I would just consider all your hosted data to be easily available to any security-related state agency; consider them already having a copy.


That depends where it's hosted and how it's encrypted. Cloud hosts can just reach into your RAM, but dedicated server hosts would need to provision that before deploying the server, and colocation providers would need to take your server offline to install it.


Colocated / Dedicated is not Cloud, AFAICT. It's the "traditional hosting", not elastic / auto-scalable. You of course may put your own, highly tamper-proof boxes in a colocation rack, and be reasonably certain that any attempt to exfiltrate data from them won't be invisible to you.

By doing so, you share nothing with your hosting provider, you only rent rack space / power / connectivity.


And this is why I colocate, because all the data that hits my server is my data.

Sure I do have an AUP/T&C but without proper warrant no one is allowed to touch my server.

Case is monitored if it's opened. Encrypted on start-up, USB disabled. I just wished I had my own /24.


At least you can get your own /48, at least if you're under RIPE.

You should only do it if you expect to multihome though, or you're doing some experimentation that absolutely needs a PI address. Please don't pollute the default-free zone just for no reason.


There's much variation by jurisdiction. Eg US based big-cloud companies would seem more risky here if you're from a country with traditionally less invasive (and less funded) spooks.


4. we keep hitting hypervisor bugs and having to work around the fact that your software coexists on the same machine with 3rdparty untrusted software who might in fact be actively trying to attack you. All this silliness with encrypted memory buses and the various debilitating workarounds for silicon bugs.

So yes, the cloud is very secure, except for the very thing that makes it the cloud that is not secure at all and has just been papered over because questioning it means the business model is bust.


What hypervisor bugs are you referring to?
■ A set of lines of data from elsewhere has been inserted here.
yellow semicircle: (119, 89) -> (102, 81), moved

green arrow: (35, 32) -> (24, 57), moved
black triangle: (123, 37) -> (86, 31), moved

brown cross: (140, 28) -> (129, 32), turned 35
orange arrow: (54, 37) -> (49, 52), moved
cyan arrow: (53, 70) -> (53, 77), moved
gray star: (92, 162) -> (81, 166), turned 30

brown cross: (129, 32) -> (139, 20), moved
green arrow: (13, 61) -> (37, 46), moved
AWS does offer bare metal servers.


Most corporations (which is the vast majority of cloud users) absolutely don't care about spooks, sadly enough. If that's the threat model, then it's a very very rare case to care about it. Most datacenters/corporations won't even fight or care about sharing data with local spooks/cops/three letter agencies. The actual threat is data leaks, security breaches, etc.


> you never hear about security probems (incidents or exposure) in the platforms

Except that one time...

https://www.seattlemet.com/news-and-city-life/2023/04/how-a-...


If I remember right, the attacker’s AWS employment is irrelevant - no privileged AWS access was used in that case. The attacker working for AWS was a pure coincidence, it could’ve been anyone.


one of my greatest learnings in life is to differentiate between facts and opinions- sometimes opinions are presented as facts and vice-versa. if you think about it- the statement "this is false" is a response to an opinion (presented as a fact) but not a fact. there is no way one can objectively define and defend what does "real technical understanding" means. the cloud space is vast with millions of people having varied understanding and thus opinions.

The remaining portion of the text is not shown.